Games already collect a lot of player data with telemetry in order to understand the players. This data is labeled and could easily be used for supervised learning. We can even expand the learning if the game as a replay functionality or multiplayer.

Example:
Imagine a multiplayer game with synchronous sessions. All the clients will need to constantly send their location in the world (coordinates) and update different player stats (points, health, ammo). The server then has to broadcast the status of the entire game to all players. All this data can feed the learning AI and generate test cases. Besides the data generated by players, we can count on data generated during manual tests, data from previous iterations of the same IP, replay data and others. Live games can benefit even more from this approach, since they are already in production and generating the data we require to train the models.

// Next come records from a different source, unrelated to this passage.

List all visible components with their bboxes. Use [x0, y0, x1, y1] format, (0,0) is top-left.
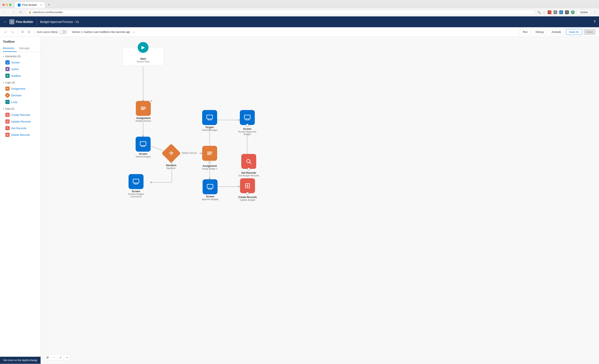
canvas[interactable]: Default Outcome ▶ Start Screen Flow 🗑 As… — [41, 37, 599, 364]
toolbox-content: ▾ Interaction (3) Screen Action — [0, 52, 41, 357]
decision-inner-icon — [168, 150, 174, 157]
delete-records-item-label: Delete Records — [11, 133, 30, 136]
section-data-header[interactable]: ▾ Data (4) — [0, 106, 41, 112]
toolbox-item-delete-records[interactable]: Delete Records — [0, 132, 41, 138]
appexchange-footer[interactable]: Get more on the AppExchange — [0, 357, 41, 364]
assignment-budget-sublabel: Budget Version — [136, 120, 151, 122]
svg-rect-2 — [11, 22, 12, 23]
nav-forward-btn[interactable]: → — [10, 10, 16, 14]
update-records-item-label: Update Records — [11, 120, 31, 123]
zoom-fit-btn[interactable]: ⤢ — [57, 355, 64, 360]
section-logic-header[interactable]: ▾ Logic (3) — [0, 80, 41, 85]
active-tab[interactable]: Flow Builder × — [15, 2, 45, 8]
close-window-btn[interactable] — [2, 4, 5, 6]
browser-more-btn[interactable]: ⋮ — [593, 10, 597, 14]
create-records-connector-dot — [246, 192, 249, 195]
screen-approved-icon — [240, 110, 255, 125]
nav-back-btn[interactable]: ← — [2, 10, 8, 14]
assignment-stage2-label: Assignment — [202, 165, 217, 168]
start-label: Start — [140, 57, 146, 60]
nav-refresh-btn[interactable]: ↻ — [18, 10, 23, 14]
bookmark-icon[interactable]: ☆ — [543, 11, 546, 14]
zoom-controls: ⊞ − ⤢ + — [44, 354, 70, 360]
back-button[interactable]: ← — [3, 20, 7, 24]
section-arrow-interaction: ▾ — [3, 55, 4, 58]
zoom-in-btn[interactable]: + — [64, 355, 70, 360]
zoom-out-btn[interactable]: − — [51, 355, 57, 360]
saveas-button[interactable]: Save As — [566, 29, 582, 35]
start-node[interactable]: ▶ Start Screen Flow — [122, 47, 164, 66]
assignment-budget-node[interactable]: 🗑 Assignment Budget Version — [136, 101, 151, 122]
screen-approved-node[interactable]: Screen Review Approved Budget — [238, 110, 256, 135]
get-records-wrapper — [238, 154, 259, 169]
approved-connector-dot — [246, 124, 249, 127]
create-records-label: Create Records — [238, 196, 257, 199]
svg-marker-14 — [7, 101, 7, 102]
tab-manager[interactable]: Manager — [19, 45, 32, 52]
tab-favicon — [18, 4, 21, 7]
run-button[interactable]: Run — [520, 29, 531, 35]
header-actions: Run Debug Activate Save As Save — [520, 29, 596, 35]
screen-approve-icon — [203, 179, 218, 194]
get-records-label: Get Records — [238, 171, 259, 174]
save-button[interactable]: Save — [584, 29, 596, 35]
start-play-icon: ▶ — [138, 42, 149, 53]
assignment-stage2-sublabel: Assign Stage 2 — [202, 168, 217, 170]
toolbox-item-assignment[interactable]: Assignment — [0, 85, 41, 92]
new-tab-btn[interactable]: + — [46, 2, 52, 8]
extension-icon-2[interactable]: ↺ — [554, 10, 557, 14]
svg-rect-35 — [140, 142, 146, 146]
create-records-node[interactable]: Create Records Update Budget — [238, 178, 257, 201]
debug-button[interactable]: Debug — [532, 29, 546, 35]
auto-layout-switch[interactable] — [60, 30, 67, 34]
toolbox-item-decision[interactable]: ⇌ Decision — [0, 92, 41, 98]
toolbox-item-create-records[interactable]: Create Records — [0, 112, 41, 118]
undo-button[interactable]: ↩ — [3, 29, 8, 35]
tab-elements[interactable]: Elements — [3, 45, 17, 52]
section-interaction-header[interactable]: ▾ Interaction (3) — [0, 54, 41, 59]
toolbox-item-update-records[interactable]: Update Records — [0, 118, 41, 125]
toolbox-item-screen[interactable]: Screen — [0, 59, 41, 66]
help-button[interactable]: ? — [594, 20, 596, 24]
extension-icon-3[interactable]: ◎ — [559, 10, 563, 14]
window-controls — [2, 4, 11, 6]
url-bar[interactable]: 🔒 salesforce.com/flow-builder — [26, 10, 535, 15]
decision-node[interactable]: Decision Approver — [164, 146, 178, 169]
tab-close-btn[interactable]: × — [41, 4, 42, 7]
toolbox-sidebar: Toolbox Elements Manager ▾ Interaction (… — [0, 37, 41, 364]
screen-approved-label: Screen — [238, 127, 256, 130]
toolbox-item-get-records[interactable]: Get Records — [0, 125, 41, 132]
settings-button[interactable]: ⚙ — [26, 29, 32, 35]
screen-comments-node[interactable]: Screen Provide Budget Comments — [128, 174, 144, 198]
screen-approve-label: Screen — [202, 195, 218, 198]
screen-submit-sublabel: Submit Budget — [136, 155, 150, 158]
extension-icon-1[interactable]: 12 — [548, 10, 551, 14]
auto-layout-label: Auto-Layout (Beta) — [37, 31, 58, 34]
extension-icon-4[interactable]: ⚙ — [565, 10, 569, 14]
extension-icon-5[interactable]: ⚽ — [571, 10, 575, 14]
update-button[interactable]: Update — [577, 10, 591, 15]
redo-button[interactable]: ↪ — [10, 29, 15, 35]
get-records-node[interactable]: Get Records Get Budget Records — [238, 154, 259, 177]
grid-btn[interactable]: ⊞ — [44, 355, 51, 360]
section-interaction: ▾ Interaction (3) Screen Action — [0, 54, 41, 79]
loop-item-label: Loop — [11, 100, 17, 104]
toolbox-item-subflow[interactable]: Subflow — [0, 72, 41, 79]
minimize-window-btn[interactable] — [6, 4, 8, 6]
app-header: ← Flow Builder Budget Approval Process -… — [0, 17, 599, 27]
section-interaction-label: Interaction (3) — [5, 55, 21, 58]
version-text: Version 1: Inactive–Last modified a few … — [72, 31, 130, 34]
toolbox-item-loop[interactable]: Loop — [0, 98, 41, 105]
delete-assignment-btn[interactable]: 🗑 — [150, 99, 153, 103]
search-icon[interactable]: 🔍 — [537, 11, 541, 14]
copy-button[interactable]: ⧉ — [20, 29, 25, 35]
screen-submit-node[interactable]: Screen Submit Budget — [136, 137, 150, 158]
create-records-wrapper — [238, 178, 257, 193]
screen-approve-node[interactable]: Screen Approve Budget — [202, 179, 218, 201]
assignment-stage2-node[interactable]: Assignment Assign Stage 2 — [202, 146, 217, 170]
screen-review-node[interactable]: Screen Review Budget — [202, 110, 217, 131]
activate-button[interactable]: Activate — [548, 29, 564, 35]
app-logo: Flow Builder — [9, 19, 33, 24]
toolbox-item-action[interactable]: Action — [0, 66, 41, 72]
maximize-window-btn[interactable] — [9, 4, 11, 6]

With AI driven tests we don't need the if statements. The AI driven tests are able to take decisions, deal with different game feedback and handle changes in design without requiring constant maintenance. This decreases the costs of development and maintenance and increases coverage, by consequence improving the ROI.

Striking the Right Balance: Scripted Tests and AI-Driven Tests

There is no silver bullet when it comes to testing games. However, based on my experience, this is the strategy that I recommend:

  1. Write scripted automated tests to cover the more deterministic areas of the game, the ones that resemble regular software the most. The tests where you do A, then B should happen (given, when, then for those that like gherkin).

    • UI, Menus and Navigation

    • Game Progress and Retention

    • Player Profiles and File I/O

    • Identities and Cloud Save

    • Tutorials

    • Telemetry and Analytics

    • Settings and Configuration

    • In Game Purchases

  2. Focus on AI driven tests when it comes to testing gameplay, multiplayer sessions, performance… They will provide more return over the investment in time and money. You will have more robust and flexible tests. 

  3. Use the data acquired from players for supervised learning. Keep the algorithm learning, the more data the better. Use the AI driven tests for repetitive work and let the human testers focus on the more creative work.

The photo is a random whiteboard discussion. Something I miss from the times before hybrid and remote work.